Induced sputum or gastric lavage for community-based diagnosis of childhood pulmonary tuberculosis?

Hatherill, M.; Hawkridge, T.; Zar, H. J.; Whitelaw, A.; Tameris, M.; Workman, L.; Geiter, L.; Hanekom1, W. A.; Hussey, G.
March 2009
Archives of Disease in Childhood -- Fetal & Neonatal Edition;Mar2009, Vol. 94 Issue 3, p195
Academic Journal
Objectives: To compare the diagnostic yield of Mycobacterium tuberculosis from induced sputum (IS) and gastric lavage (GL) among children in a community setting. Methods: Specimen-collection methods for bacteriological confirmation of pulmonary tuberculosis (PTB) were compared during a tuberculosis vaccine trial near Cape Town, South Africa (2001-2006). Children with a tuberculosis contact or compatible symptoms were investigated for suspected PTB. Diagnostic yields from 764 paired IS and GL specimens were compared in 191 culture-confirmed cases. Measurements and main results: The crude yield of M tuberculosis was 10.4%, n = 108 by IS (5.8%) and n = 127 by GL (6.8%), from a total of 194 cases, of which three had incomplete IS/GL specimen pairs. Agreement between IS and GL was poor (? = 0.31). The comparative yield of a single IS sample (38%) was equivalent to a single GL sample (42%), with a difference in yield of -4% (95% CI -15% to +7%). The combined yield of same-day IS and GL specimens (67%) was equivalent to two consecutive GL specimens (66%), with a difference in yield of 1% (95% CI -9% to 11%), but significantly greater than two consecutive IS specimens (55%), with a difference in yield of 12% (95% CI 2% to 21%).
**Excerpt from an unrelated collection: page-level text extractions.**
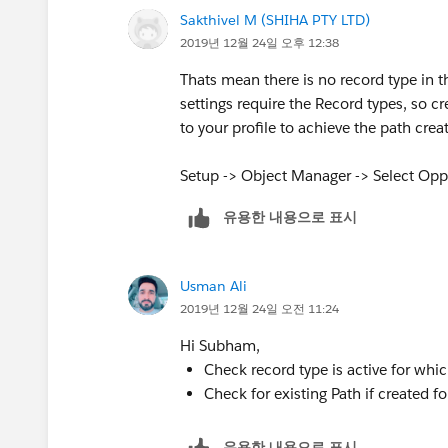
Sakthivel M (SHIHA PTY LTD)
2019년 12월 24일 오후 12:38
Thats mean there is no record type in 
settings require the Record types, so c
to your profile to achieve the path crea
Setup -> Object Manager -> Select Opp
유용한 내용으로 표시
Usman Ali
2019년 12월 24일 오전 11:24
Hi Subham,
Check record type is active for whi
Check for existing Path if created fo
유용한 내용으로 표시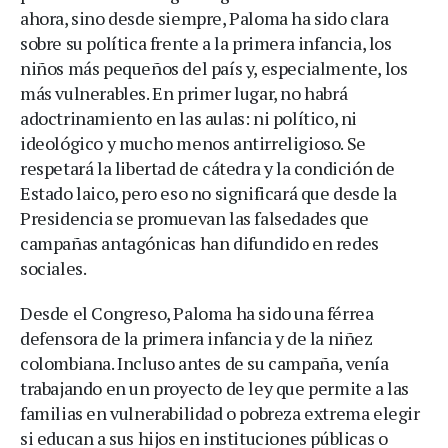
ahora, sino desde siempre, Paloma ha sido clara
sobre su política frente a la primera infancia, los
niños más pequeños del país y, especialmente, los
más vulnerables. En primer lugar, no habrá
adoctrinamiento en las aulas: ni político, ni
ideológico y mucho menos antirreligioso. Se
respetará la libertad de cátedra y la condición de
Estado laico, pero eso no significará que desde la
Presidencia se promuevan las falsedades que
campañas antagónicas han difundido en redes
sociales.
Desde el Congreso, Paloma ha sido una férrea
defensora de la primera infancia y de la niñez
colombiana. Incluso antes de su campaña, venía
trabajando en un proyecto de ley que permite a las
familias en vulnerabilidad o pobreza extrema elegir
si educan a sus hijos en instituciones públicas o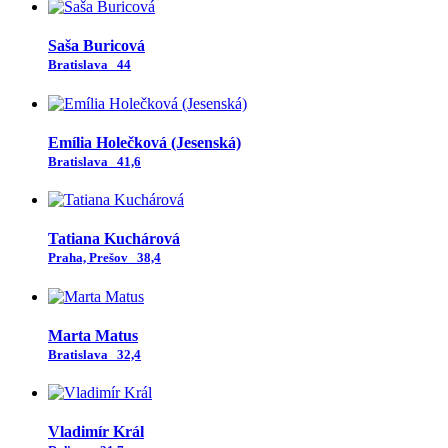
Saša Buricová
Bratislava
44
Emília Holečková (Jesenská)
Bratislava
41,6
Tatiana Kuchárová
Praha, Prešov
38,4
Marta Matus
Bratislava
32,4
Vladimír Král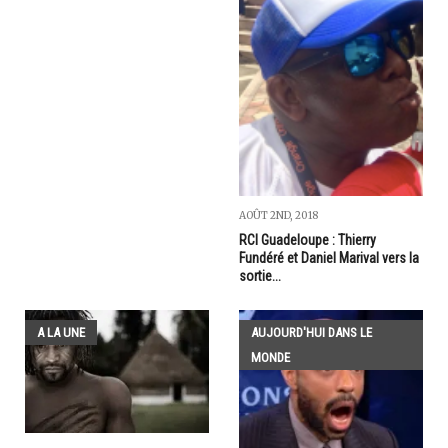
AOÛT 2ND, 2018
RCI Guadeloupe : Thierry
Fundéré et Daniel Marival vers la
sortie...
A LA UNE
AUJOURD'HUI DANS LE
MONDE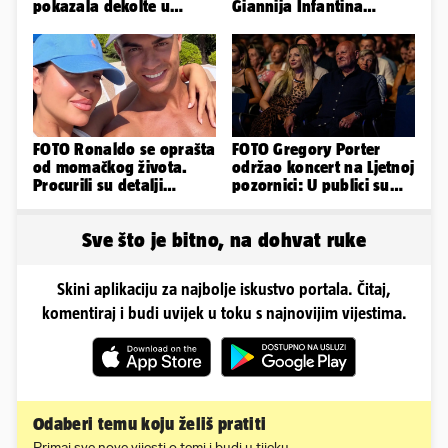
pokazala dekolte u
Giannija Infantina
zavodljivoj satenskoj
isplaćena je novcem
haljinici
Uefe!?
FOTO Ronaldo se oprašta
FOTO Gregory Porter
od momačkog života.
održao koncert na Ljetnoj
Procurili su detalji
pozornici: U publici su
glamuroznog vjenčanja
bili Mateša i Blanka
Sve što je bitno, na dohvat ruke
Skini aplikaciju za najbolje iskustvo portala. Čitaj,
komentiraj i budi uvijek u toku s najnovijim vijestima.
Odaberi temu koju želiš pratiti
Primaj sve nove vijesti o temi i budi u tijeku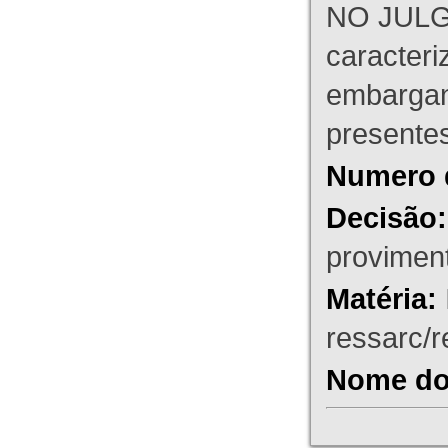
NO JULG
caracteri
embargant
presente
Numero 
Decisão:
proviment
Matéria:
ressarc/re
Nome do 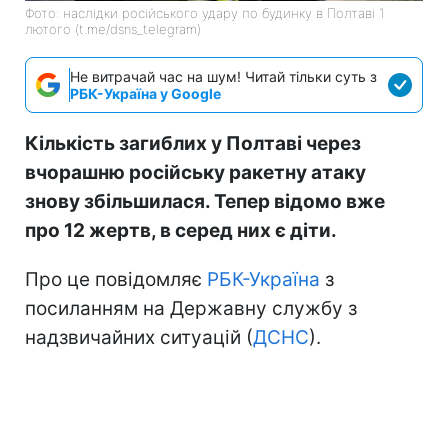
Фото: наслідки російського удару по будинку в Полтаві 1
лютого (t.me/dsns_telegram)
Не витрачай час на шум! Читай тільки суть з
РБК-Україна у Google
Кількість загиблих у Полтаві через
вчорашню російську ракетну атаку
знову збільшилася. Тепер відомо вже
про 12 жертв, в серед них є діти.
Про це повідомляє
РБК-Україна
з
посиланням на Державну службу з
надзвичайних ситуацій (
ДСНС
).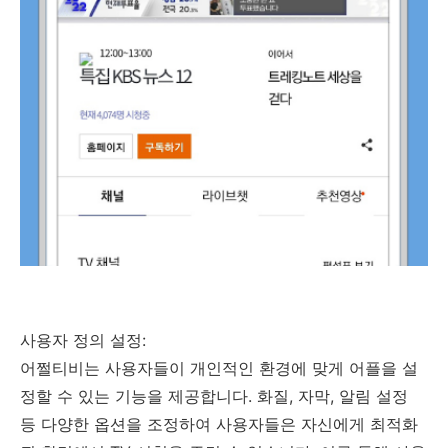
사용자 정의 설정:
어쩔티비는 사용자들이 개인적인 환경에 맞게 어플을 설
정할 수 있는 기능을 제공합니다. 화질, 자막, 알림 설정
등 다양한 옵션을 조정하여 사용자들은 자신에게 최적화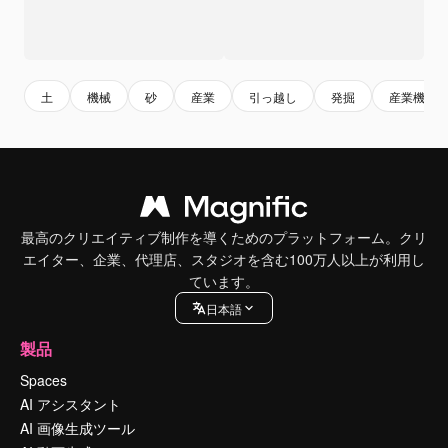
土
機械
砂
産業
引っ越し
発掘
産業機械
最高のクリエイティブ制作を導くためのプラットフォーム。クリ
エイター、企業、代理店、スタジオを含む100万人以上が利用し
ています。
日本語
製品
Spaces
AI アシスタント
AI 画像生成ツール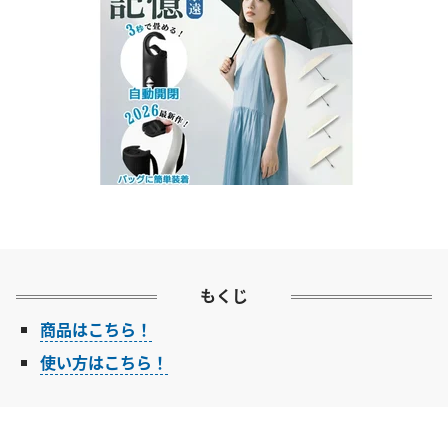
もくじ
商品はこちら！
使い方はこちら！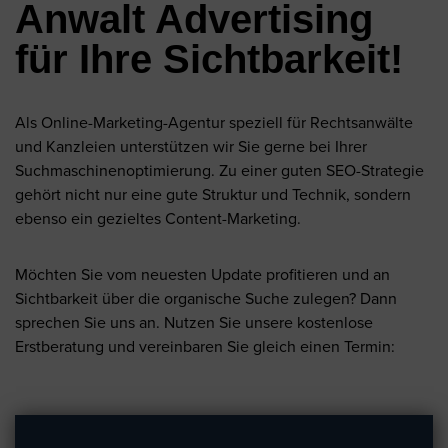
Anwalt Advertising
für Ihre Sichtbarkeit!
Als Online-Marketing-Agentur speziell für Rechtsanwälte
und Kanzleien unterstützen wir Sie gerne bei Ihrer
Suchmaschinenoptimierung. Zu einer guten SEO-Strategie
gehört nicht nur eine gute Struktur und Technik, sondern
ebenso ein gezieltes Content-Marketing.
Möchten Sie vom neuesten Update profitieren und an
Sichtbarkeit über die organische Suche zulegen? Dann
sprechen Sie uns an. Nutzen Sie unsere kostenlose
Erstberatung und vereinbaren Sie gleich einen Termin: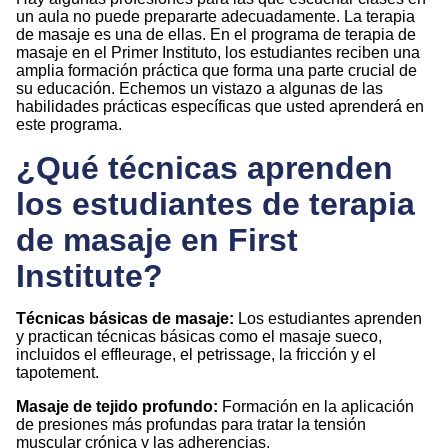
un aula no puede prepararte adecuadamente. La terapia
de masaje es una de ellas. En el programa de terapia de
masaje en el Primer Instituto, los estudiantes reciben una
amplia formación práctica que forma una parte crucial de
su educación. Echemos un vistazo a algunas de las
habilidades prácticas específicas que usted aprenderá en
este programa.
¿Qué técnicas aprenden
los estudiantes de terapia
de masaje en First
Institute?
Técnicas básicas de masaje:
Los estudiantes aprenden
y practican técnicas básicas como el masaje sueco,
incluidos el effleurage, el petrissage, la fricción y el
tapotement.
Masaje de tejido profundo:
Formación en la aplicación
de presiones más profundas para tratar la tensión
muscular crónica y las adherencias.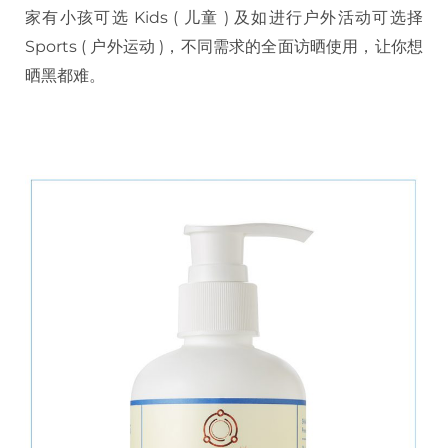
家有小孩可选 Kids ( 儿童 ) 及如进行户外活动可选择
Sports ( 户外运动 )，不同需求的全面访晒使用，让你想
晒黑都难。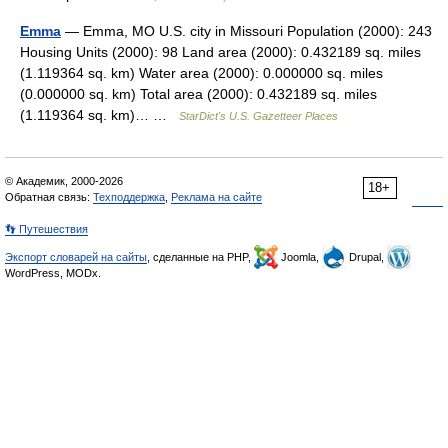
Emma
— Emma, MO U.S. city in Missouri Population (2000): 243
Housing Units (2000): 98 Land area (2000): 0.432189 sq. miles
(1.119364 sq. km) Water area (2000): 0.000000 sq. miles
(0.000000 sq. km) Total area (2000): 0.432189 sq. miles
(1.119364 sq. km)… …
StarDict's U.S. Gazetteer Places
© Академик, 2000-2026
18+
Обратная связь:
Техподдержка
,
Реклама на сайте
👣 Путешествия
Экспорт словарей на сайты
, сделанные на PHP,
Joomla,
Drupal,
WordPress, MODx.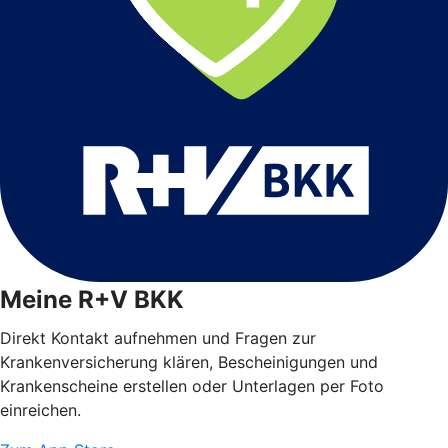
Meine R+V BKK
Direkt Kontakt aufnehmen und Fragen zur
Krankenversicherung klären, Bescheinigungen und
Krankenscheine erstellen oder Unterlagen per Foto
einreichen.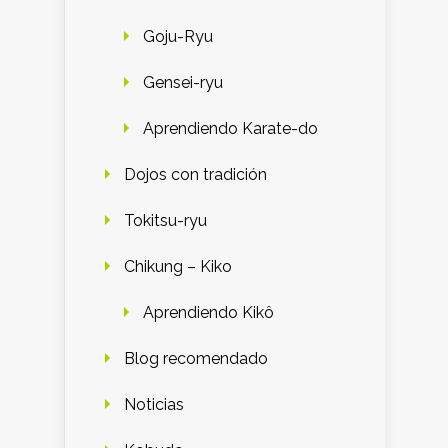
Goju-Ryu
Gensei-ryu
Aprendiendo Karate-do
Dojos con tradición
Tokitsu-ryu
Chikung – Kiko
Aprendiendo Kikô
Blog recomendado
Noticias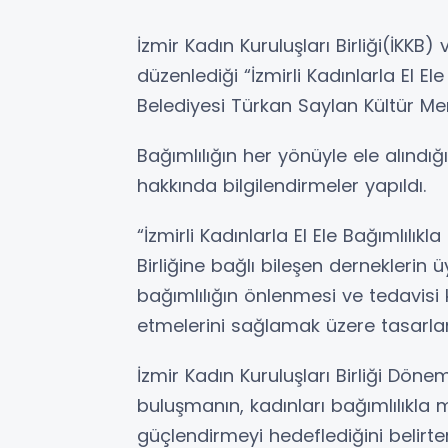
İzmir Kadın Kuruluşları Birliği(İKKB)
düzenlediği “İzmirli Kadınlarla El E
Belediyesi Türkan Saylan Kültür Merk
Bağımlılığın her yönüyle ele alındı
hakkında bilgilendirmeler yapıldı.
“İzmirli Kadınlarla El Ele Bağımlılıkl
Birliğine bağlı bileşen derneklerin ü
bağımlılığın önlenmesi ve tedavis
etmelerini sağlamak üzere tasarlan
İzmir Kadın Kuruluşları Birliği Dö
buluşmanın, kadınları bağımlılıkla 
güçlendirmeyi hedeflediğini belirte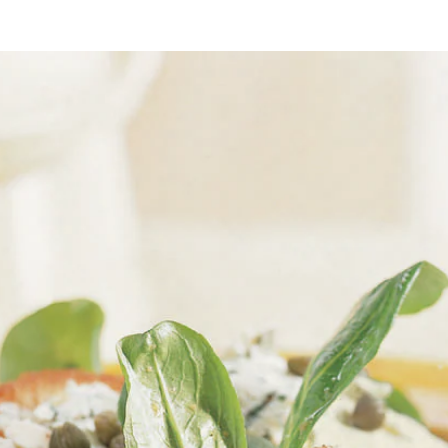
ijn, mosterd en olie tot een vinaigrette. Voeg peper en zout naar smaak
n rooster de andere kant goudbruin. Beleg de geroosterde sneetjes broo
alade. Leg de sneetjes brood met kaas op de salade en verdeel de kappe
The adjusted odds of a M tuberculosis culture were increased by a positive tuberculin skin test or chest radiograph compatible with PTB. Conclusions: In this community setting, the diagnostic yield of a single IS sample was equivalent to that of a single GL sample. The optimal diagnostic yield may be obtained from paired IS and GL specimens taken on a single day or two GL specimens taken on consecutive days.